Under this line is some data; print exactly the lines from the one containing "Zurück (784, 474)" through its last line, without pictures.
○ ○ ○
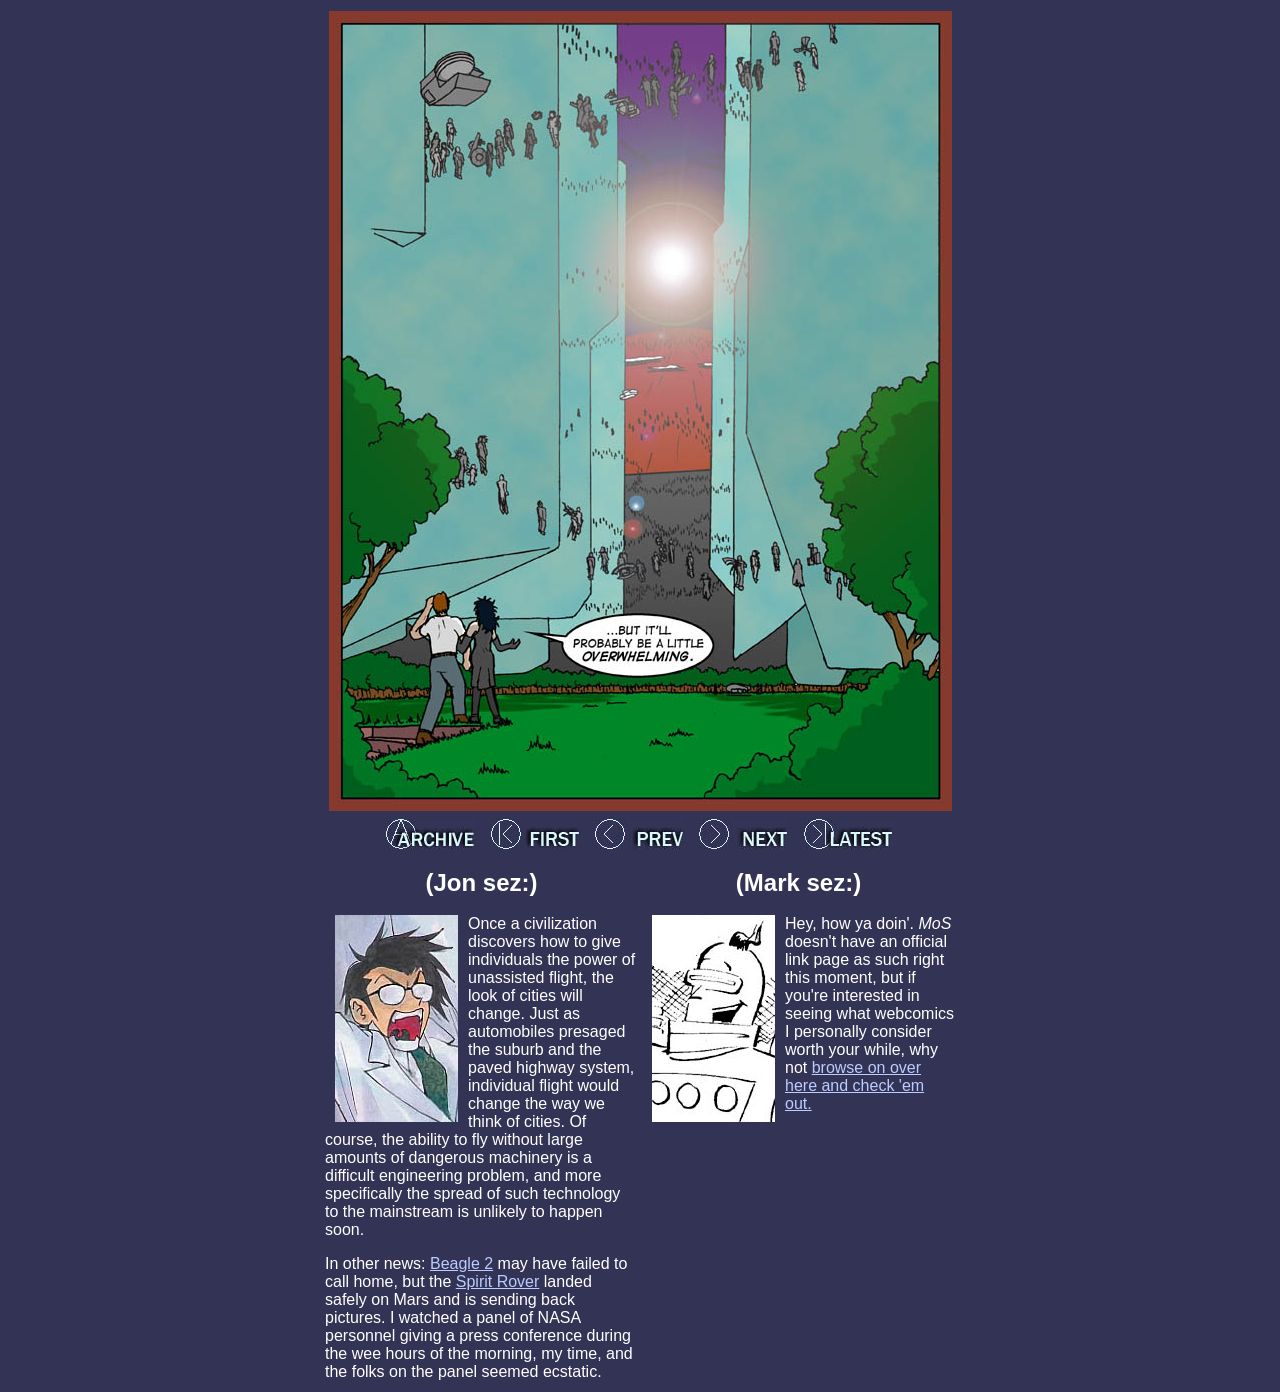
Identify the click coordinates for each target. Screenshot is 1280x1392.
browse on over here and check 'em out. (854, 1085)
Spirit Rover (498, 1281)
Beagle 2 (461, 1263)
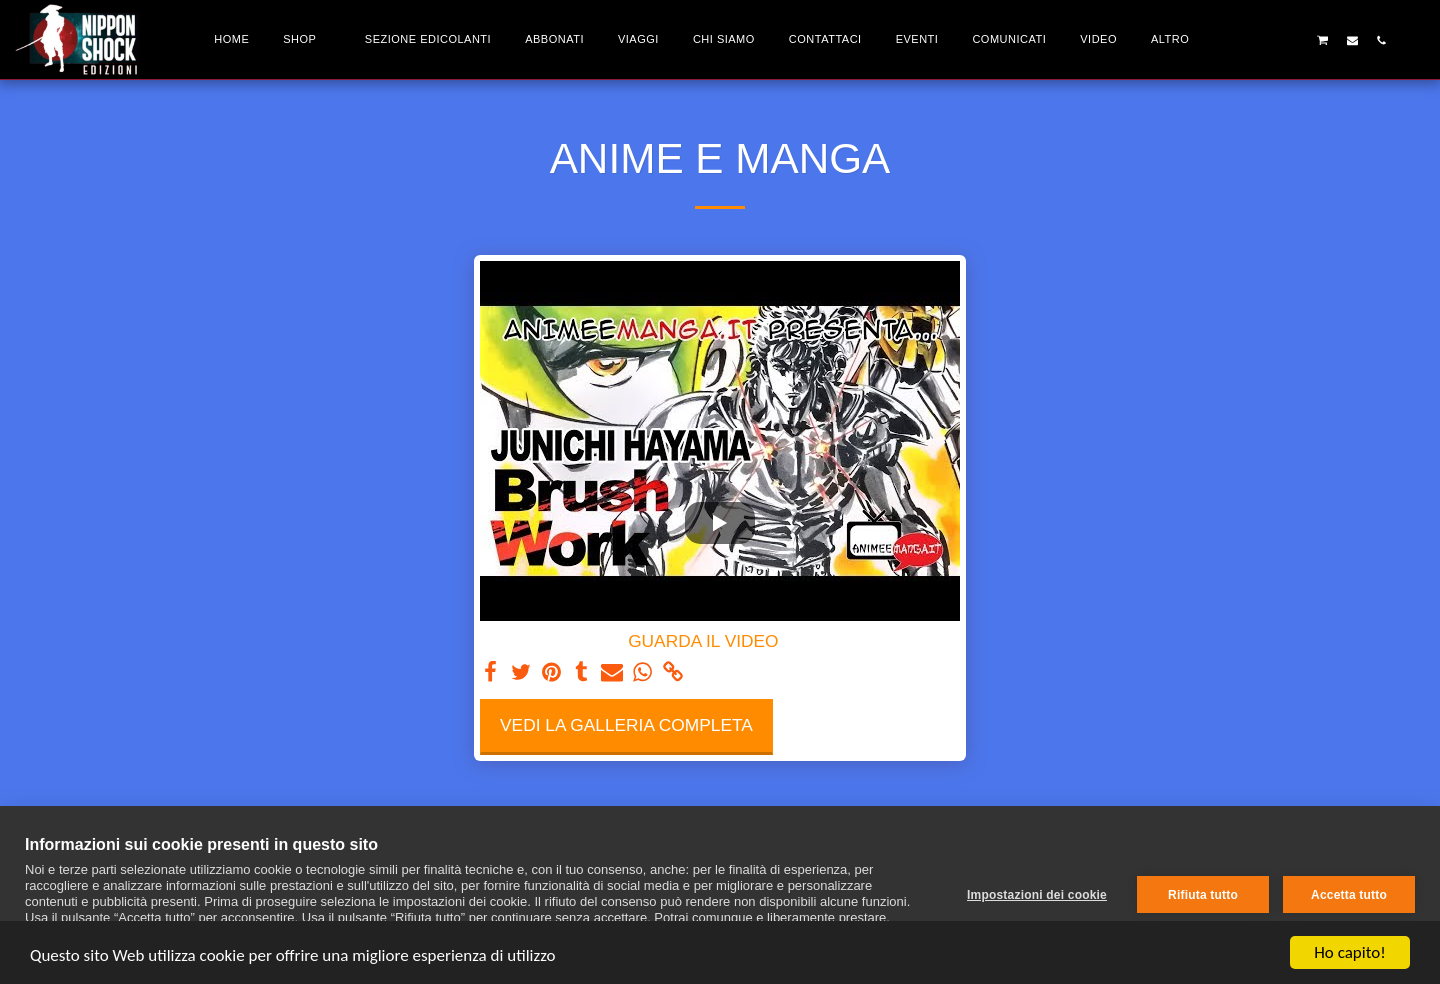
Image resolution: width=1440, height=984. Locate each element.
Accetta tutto (1349, 895)
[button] (1264, 40)
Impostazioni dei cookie (1037, 895)
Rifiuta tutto (1203, 895)
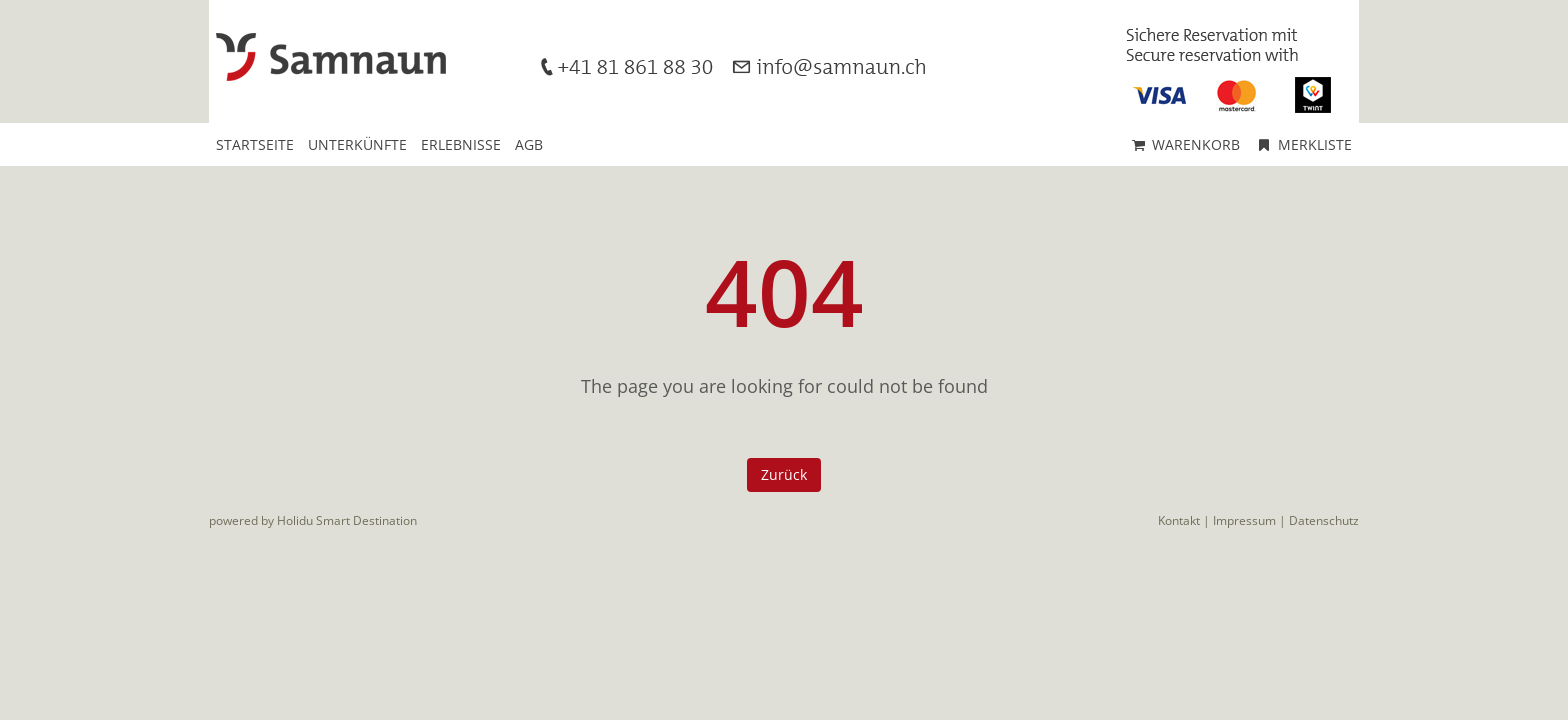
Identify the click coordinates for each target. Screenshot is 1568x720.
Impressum (1244, 520)
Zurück (784, 474)
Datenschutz (1324, 520)
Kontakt (1179, 520)
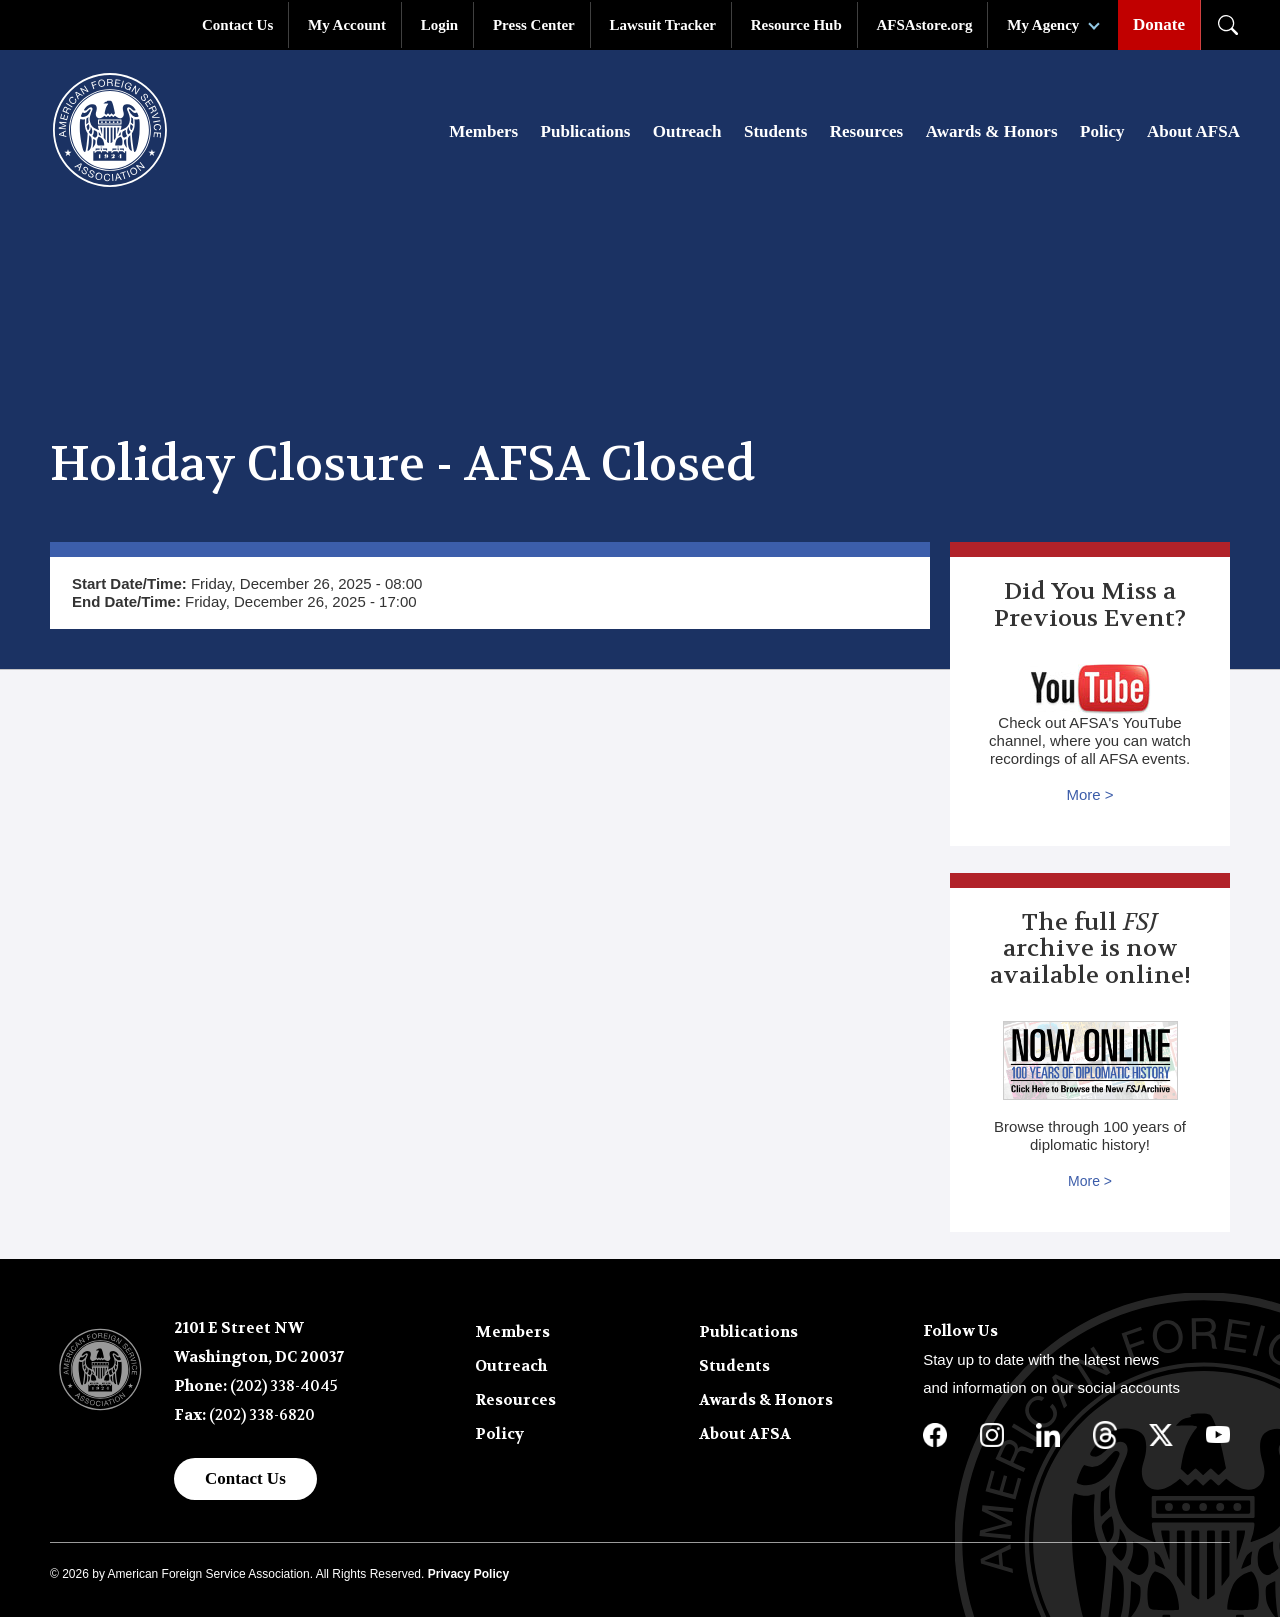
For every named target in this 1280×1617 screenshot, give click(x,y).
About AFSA (1193, 131)
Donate (1159, 24)
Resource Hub (796, 25)
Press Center (534, 25)
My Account (347, 25)
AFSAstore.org (925, 25)
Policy (1102, 131)
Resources (866, 131)
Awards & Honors (992, 131)
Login (440, 25)
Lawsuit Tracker (662, 25)
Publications (586, 131)
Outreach (687, 131)
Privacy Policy (468, 1574)
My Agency (1043, 25)
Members (483, 131)
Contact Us (237, 25)
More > (1089, 794)
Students (775, 131)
○ ○ ○
Finished task |
Zurück (784, 474)
Datenschutz (1324, 520)
Kontakt (1179, 520)
For every named target in this 1280×1617 screenshot, give click(x,y).
About AFSA (1193, 131)
Donate (1159, 24)
Resource Hub (796, 25)
Press Center (534, 25)
My Account (347, 25)
AFSAstore.org (925, 25)
Policy (1102, 131)
Resources (866, 131)
Awards & Honors (992, 131)
Login (440, 25)
Lawsuit Tracker (662, 25)
Publications (586, 131)
Outreach (687, 131)
Privacy Policy (468, 1574)
My Agency (1043, 25)
Members (483, 131)
Contact Us (237, 25)
More > (1089, 794)
Students (775, 131)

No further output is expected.